** Directions for this task **
Below are records with pictures in them. Output exactly the lines from the one with "anuncio destacado nes" through the one with "plats à base", both included, and leave every picture out; give only those lines.

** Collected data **
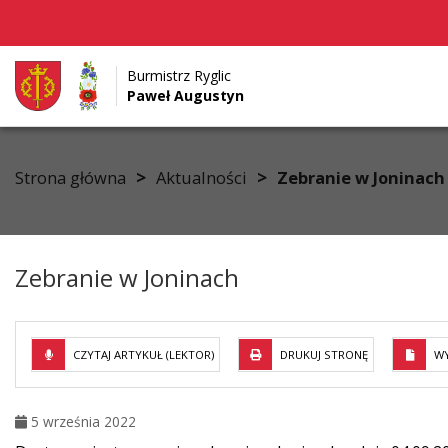
Burmistrz Ryglic
Paweł Augustyn
Przejdź do menu
Przejdź do stopki strony
Przejdź do głównej treści strony
>
>
Strona główna
Aktualności
Zebranie w Joninach
Zebranie w Joninach
CZYTAJ ARTYKUŁ (LEKTOR)
DRUKUJ STRONĘ
WY
5 września 2022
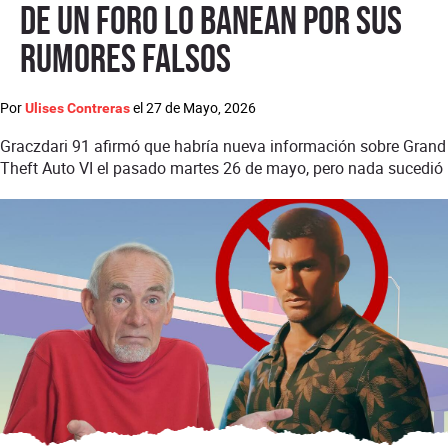
de un foro lo banean por sus
rumores falsos
Por
el
27 de Mayo, 2026
Ulises Contreras
Graczdari 91 afirmó que habría nueva información sobre Grand
Theft Auto VI el pasado martes 26 de mayo, pero nada sucedió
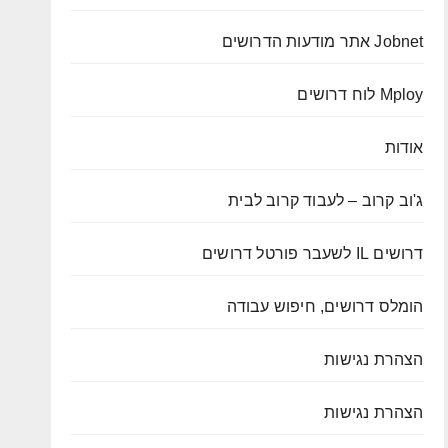
Jobnet אתר מודעות הדרושים
Mploy לוח דרושים
אודות
ג'וב קרוב – לעבוד קרוב לבית
דרושים IL לשעבר פורטל דרושים
הומלס דרושים, חיפוש עבודה
הצהרת נגישות
הצהרת נגישות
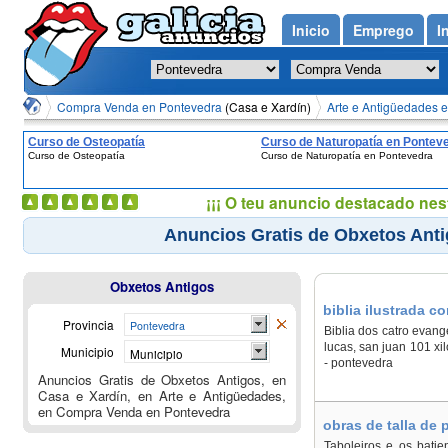
Inicio
Emprego
I
Compra Venda en Pontevedra
(Casa e Xardín)
Arte e Antigüedades 
Curso de Osteopatía
Curso de Naturopatía en Pontev
Curso de Osteopatía
Curso de Naturopatía en Pontevedra
¡¡¡ O teu anuncio destacado nes
Anuncios Gratis de Obxetos Anti
Obxetos Antigos
biblia ilustrada 
Provincia
Pontevedra
Biblia dos catro evan
lucas, san juan 101 xi
Municipio
Municipio
- pontevedra
Anuncios Gratis de Obxetos Antigos, en
Casa e Xardín, en Arte e Antigüedades,
en Compra Venda en Pontevedra
obras de talla de
Taboleiros e os batie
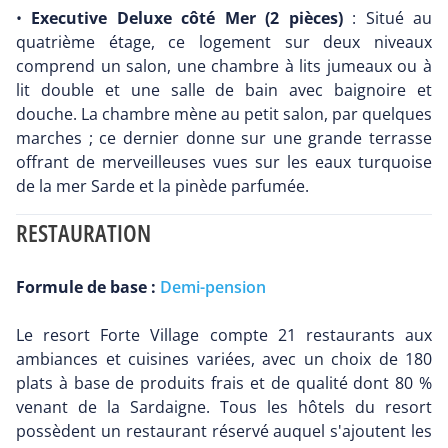
•
Executive Deluxe côté Mer (2 pièces)
: Situé au
quatrième étage, ce logement sur deux niveaux
comprend un salon, une chambre à lits jumeaux ou à
lit double et une salle de bain avec baignoire et
douche. La chambre mène au petit salon, par quelques
marches ; ce dernier donne sur une grande terrasse
offrant de merveilleuses vues sur les eaux turquoise
de la mer Sarde et la pinède parfumée.
RESTAURATION
Formule de base :
Demi-pension
Le resort Forte Village compte 21 restaurants aux
ambiances et cuisines variées, avec un choix de 180
plats à base de produits frais et de qualité dont 80 %
venant de la Sardaigne. Tous les hôtels du resort
possèdent un restaurant réservé auquel s'ajoutent les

** Solution for this exercise **
¡¡¡ O teu anuncio destacado nes
Anuncios Gratis de Obxetos Anti
Obxetos Antigos
biblia ilustrada 
Provincia
Pontevedra
Biblia dos catro evan
lucas, san juan 101 xi
Municipio
Municipio
- pontevedra
Anuncios Gratis de Obxetos Antigos, en
Casa e Xardín, en Arte e Antigüedades,
en Compra Venda en Pontevedra
obras de talla de
Taboleiros e os batie
•
Executive Deluxe côté Mer (2 pièces)
: Situé au
quatrième étage, ce logement sur deux niveaux
comprend un salon, une chambre à lits jumeaux ou à
lit double et une salle de bain avec baignoire et
douche. La chambre mène au petit salon, par quelques
marches ; ce dernier donne sur une grande terrasse
offrant de merveilleuses vues sur les eaux turquoise
de la mer Sarde et la pinède parfumée.
RESTAURATION
Formule de base :
Demi-pension
Le resort Forte Village compte 21 restaurants aux
ambiances et cuisines variées, avec un choix de 180
plats à base de produits frais et de qualité dont 80 %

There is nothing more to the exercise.